I know that the matrix representation of the linear transformation:
$x_1=X_1+2\lambda X_2$
$x_2=X_2 - \lambda X_1$
is:
$ \left[ {\begin{array}{c} x_1\\ x_2\\ \end{array} } \right]= \left[ {\begin{array}{cc} 1 & 2\lambda \\ -\lambda & 1 \\ \end{array} } \right] \left[ {\begin{array}{cc} X_1\\ X_2\\ \end{array} } \right]$
but what if I have the non-linear transformation:
$x_1=X_1+2\lambda X_2X_1^2$
$x_2=X_2 - \lambda X_1$
How can it be expressed in matrix form to get it's inverse?
Edit:
So, if i cannot represent it in matrix form, how can I get the inverse transformation?
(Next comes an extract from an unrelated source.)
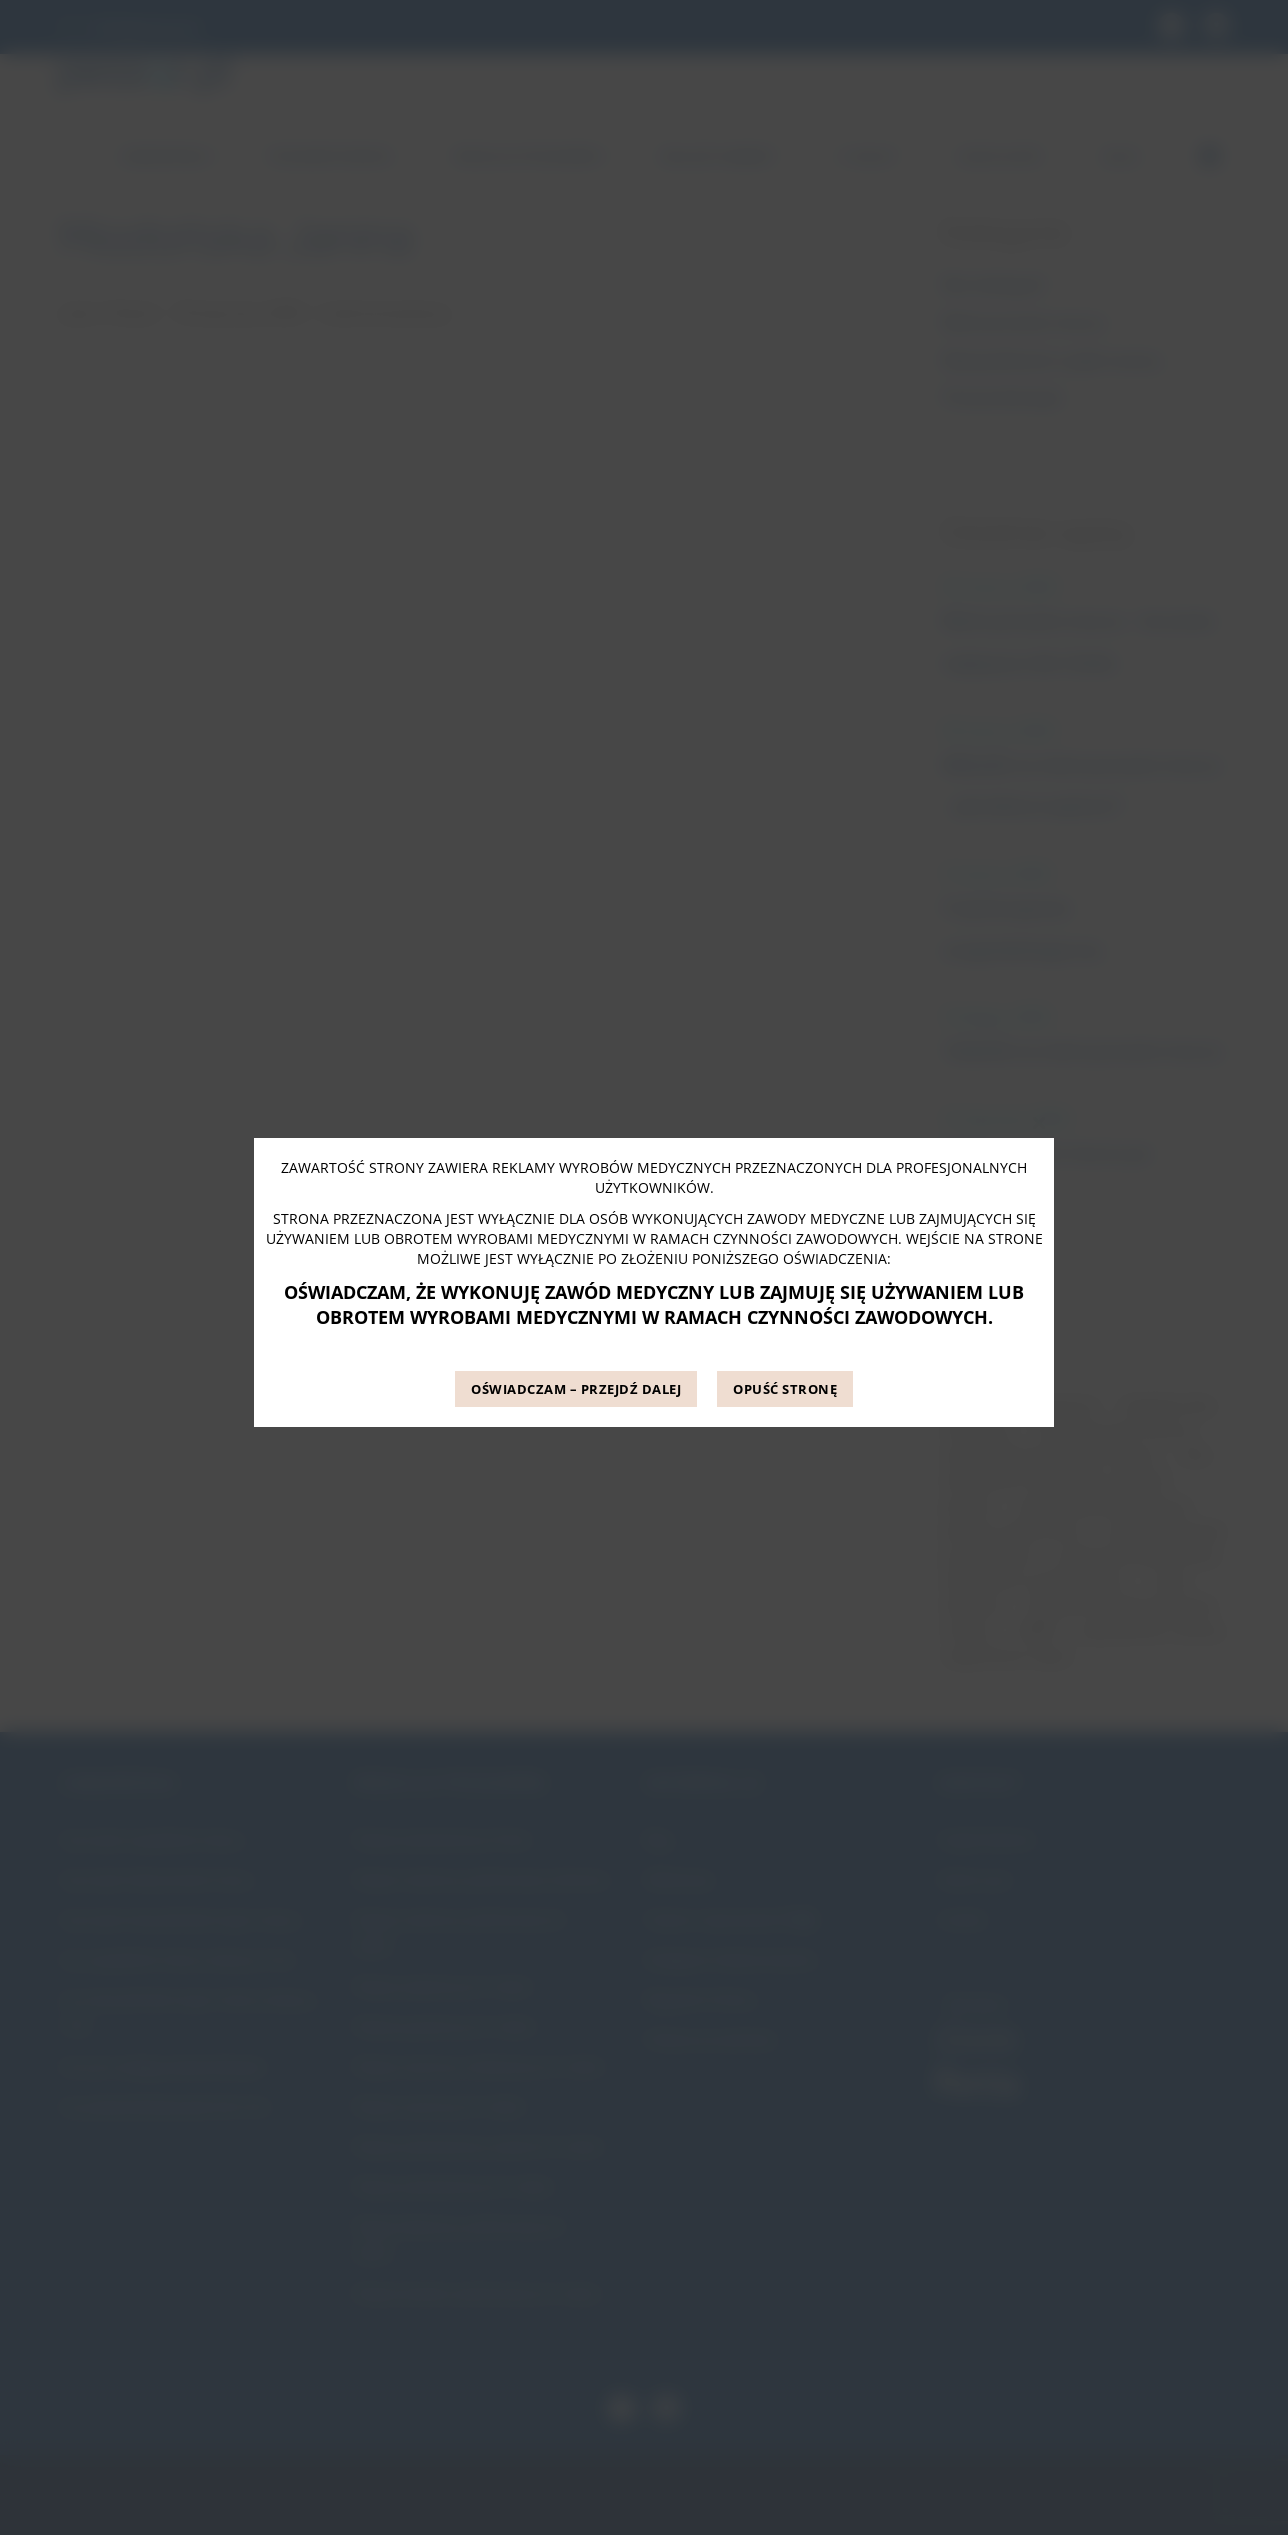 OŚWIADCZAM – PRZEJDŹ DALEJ (576, 1389)
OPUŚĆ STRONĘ (785, 1389)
If $\lambda=0$, the transformation is clearly a bijection (geometrical interpretation : it is a symmetry with respect to the line with equation $y=x$),
For any nonzero value of $\lambda$, this transformation cannot be a bijection because point (0,2) would be the image of 3 different points by the inverse transformation. These points are :
$$\tag{1}(X_1,X_2)=\begin{cases}(0,2)&\ \text{it's a fixed point.}\\ (\frac{1}{\lambda}(-1+a),1+a)&\\ (\frac{1}{\lambda}(-1-a),1-a)& \end{cases} \ \ \ \text{with} \ \ \ a:=\tfrac{\sqrt{2}}{2}$$
Using other words, your system taken with $x_1=0$ and $x_2=2$, i.e.,:
$$\tag{2}\begin{cases}(i)&...&0&=&X_1+2\lambda X_2X_1^2\\ (ii)&...&2&=&X_2 - \lambda X_1\\ \end{cases}$$
has the 3 solutions given in (1).
$Remarks:$
The second and third solutions in (1) are easily found by expressing in (2)(ii) $X_2=\lambda X_1+2$ and then plugging this expression into (2)(i), getting a quadratic equation for $X_1$.
All points $(0,y)$ are fixed points of the transformation.
There are many cases where, being given $(x_1,x_2)$, there are two solutions for $(X_1,X_2)$.